## The notion of a "spark" and the "spark gap"

Let us consider two conductors, two conducting electrodes, one close to the other.

There is atmospheric air between the two electrodes.

In standard conditions, atmospheric air does not contain a significant number of mobile charges and therefore does not carry current. Thus, it is considered to be a very good insulator.

A perfect insulator does not exist because even insulators contain small numbers of mobile charges. If we apply an electric field between the two electrodes, then (the few) electrons that exist in the gap (from cosmic rays or background radiation) will be accelerated.

As they collide with air molecules, they create additional ions and newly-freed electrons which are also accelerated.
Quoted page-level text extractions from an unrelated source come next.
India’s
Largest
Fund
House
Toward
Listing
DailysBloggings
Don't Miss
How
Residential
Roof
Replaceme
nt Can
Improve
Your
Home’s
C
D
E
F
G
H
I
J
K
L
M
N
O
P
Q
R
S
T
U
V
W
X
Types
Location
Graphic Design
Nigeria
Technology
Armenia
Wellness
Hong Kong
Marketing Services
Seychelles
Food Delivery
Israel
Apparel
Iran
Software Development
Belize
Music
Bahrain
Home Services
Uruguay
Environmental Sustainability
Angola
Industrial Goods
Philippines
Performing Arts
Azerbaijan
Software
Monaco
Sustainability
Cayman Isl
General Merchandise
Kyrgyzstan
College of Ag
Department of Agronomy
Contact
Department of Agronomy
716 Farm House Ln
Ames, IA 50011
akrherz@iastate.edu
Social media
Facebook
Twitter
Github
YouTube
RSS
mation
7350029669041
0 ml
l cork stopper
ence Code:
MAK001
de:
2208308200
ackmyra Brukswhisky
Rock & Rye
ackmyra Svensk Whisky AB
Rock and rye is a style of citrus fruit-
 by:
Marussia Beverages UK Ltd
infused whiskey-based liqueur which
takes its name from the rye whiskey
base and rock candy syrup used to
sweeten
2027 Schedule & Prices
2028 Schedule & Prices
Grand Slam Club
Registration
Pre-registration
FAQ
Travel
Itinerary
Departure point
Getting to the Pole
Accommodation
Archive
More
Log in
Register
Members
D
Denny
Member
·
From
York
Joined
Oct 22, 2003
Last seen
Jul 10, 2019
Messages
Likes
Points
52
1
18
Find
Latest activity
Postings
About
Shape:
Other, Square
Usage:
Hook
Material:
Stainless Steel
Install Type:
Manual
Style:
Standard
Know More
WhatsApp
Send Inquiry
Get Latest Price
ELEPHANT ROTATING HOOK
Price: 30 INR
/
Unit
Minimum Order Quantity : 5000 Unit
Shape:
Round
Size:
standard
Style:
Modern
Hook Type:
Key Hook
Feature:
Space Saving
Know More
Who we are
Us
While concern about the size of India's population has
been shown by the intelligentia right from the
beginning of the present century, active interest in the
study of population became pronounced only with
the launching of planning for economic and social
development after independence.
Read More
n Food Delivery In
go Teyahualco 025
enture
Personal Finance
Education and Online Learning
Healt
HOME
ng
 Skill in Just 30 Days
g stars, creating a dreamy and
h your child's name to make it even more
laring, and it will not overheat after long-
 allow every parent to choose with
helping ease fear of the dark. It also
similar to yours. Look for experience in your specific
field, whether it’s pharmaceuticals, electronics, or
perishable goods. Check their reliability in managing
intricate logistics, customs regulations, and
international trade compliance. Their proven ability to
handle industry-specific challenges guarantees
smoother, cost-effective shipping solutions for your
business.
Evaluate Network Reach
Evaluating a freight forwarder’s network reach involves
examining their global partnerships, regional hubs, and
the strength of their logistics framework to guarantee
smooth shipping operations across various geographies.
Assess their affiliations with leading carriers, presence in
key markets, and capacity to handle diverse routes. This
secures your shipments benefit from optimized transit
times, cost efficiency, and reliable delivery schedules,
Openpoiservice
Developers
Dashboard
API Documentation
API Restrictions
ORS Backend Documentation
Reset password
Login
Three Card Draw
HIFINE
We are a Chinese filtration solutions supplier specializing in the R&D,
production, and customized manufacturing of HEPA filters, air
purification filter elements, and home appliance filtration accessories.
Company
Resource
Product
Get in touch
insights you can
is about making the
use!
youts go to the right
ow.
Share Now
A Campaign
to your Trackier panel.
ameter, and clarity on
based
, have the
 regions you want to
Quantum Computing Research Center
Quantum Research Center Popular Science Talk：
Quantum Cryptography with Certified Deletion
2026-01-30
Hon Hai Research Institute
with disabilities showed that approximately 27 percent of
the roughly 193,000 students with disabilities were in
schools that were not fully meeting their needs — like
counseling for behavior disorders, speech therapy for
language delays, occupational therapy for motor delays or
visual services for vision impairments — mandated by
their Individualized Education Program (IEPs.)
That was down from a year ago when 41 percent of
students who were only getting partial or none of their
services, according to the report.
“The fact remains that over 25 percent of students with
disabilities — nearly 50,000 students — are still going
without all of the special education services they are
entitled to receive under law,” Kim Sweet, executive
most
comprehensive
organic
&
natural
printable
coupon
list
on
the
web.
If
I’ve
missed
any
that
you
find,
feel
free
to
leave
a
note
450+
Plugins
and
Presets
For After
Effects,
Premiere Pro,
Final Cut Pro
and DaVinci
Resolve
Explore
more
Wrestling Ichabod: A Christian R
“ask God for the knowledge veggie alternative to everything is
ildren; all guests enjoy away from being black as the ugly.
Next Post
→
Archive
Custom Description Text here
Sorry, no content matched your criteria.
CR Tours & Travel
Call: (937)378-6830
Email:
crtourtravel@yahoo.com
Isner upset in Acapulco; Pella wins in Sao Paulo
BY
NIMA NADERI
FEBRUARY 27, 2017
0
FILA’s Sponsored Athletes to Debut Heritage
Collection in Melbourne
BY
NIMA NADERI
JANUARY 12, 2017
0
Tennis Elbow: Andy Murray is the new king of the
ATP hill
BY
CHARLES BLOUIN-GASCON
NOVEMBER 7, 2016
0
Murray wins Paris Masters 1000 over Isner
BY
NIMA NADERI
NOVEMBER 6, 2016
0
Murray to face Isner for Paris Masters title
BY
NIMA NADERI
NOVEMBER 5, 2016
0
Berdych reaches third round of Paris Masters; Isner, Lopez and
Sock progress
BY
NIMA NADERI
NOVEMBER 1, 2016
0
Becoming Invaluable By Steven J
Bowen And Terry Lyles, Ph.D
We therefore have exponentially-increasing electrons and ions and this density of carriers will at some point suddenly allow the conductance of electricity from one electrode to the other.

“The rapid transition from a non-conducting to a conductive state (due to ionization) produces a brief emission of light and a sharp crack or snapping sound. A spark is created when the applied electric field exceeds the dielectric breakdown strength of the intervening medium. For air, the breakdown strength is about 30 kV/cm at sea level.[1]

This phenomenon is similar to lightning. Wikipedia: "Lightning is a sudden electrostatic discharge during an electrical storm between electrically charged regions of a cloud(called intra-cloud lightning or IC), between that cloud and another cloud (CC lightning), or between a cloud and the ground (CG lightning)."

References

We saw in the section "LC circuit" how a dipole antenna works.

In the picture above from https://en.wikipedia.org/wiki/Heinrich_Hertz we see Hertz' dipole antenna which constitutes the first radio transmitter: "a dipole resonator consisting of a pair of one meter copper wires ending in 30 cm zinc spheres". A spark gap exists in the center.

Hertz used the experimental setting below. He connected the antenna above with an inductor and coupled this with an LC circuit that we show in the section "LC circuit". Starting from a charged capacitor, the LC circuit will generate an alternative current with a specific frequency that will depend on the L and the C of the circuit. The current will increase, decrease, become zero, change direction and increase etc and this according to a specific frequency. We will be able to follow the periodicity of the phenomenon by seeing the sparks in the spark gap of the antenna. How we will know that the signal is transmitted to a distance?

We will place a circular wire with a spark gap at a distance. Upon transmission of the signal we will see sparks in this part as well.

As mentioned in wikipedia: "The frequency of the waves was roughly 100 MHz, about that used in modern television transmitters."

This is how Hertz created and detected radio waves.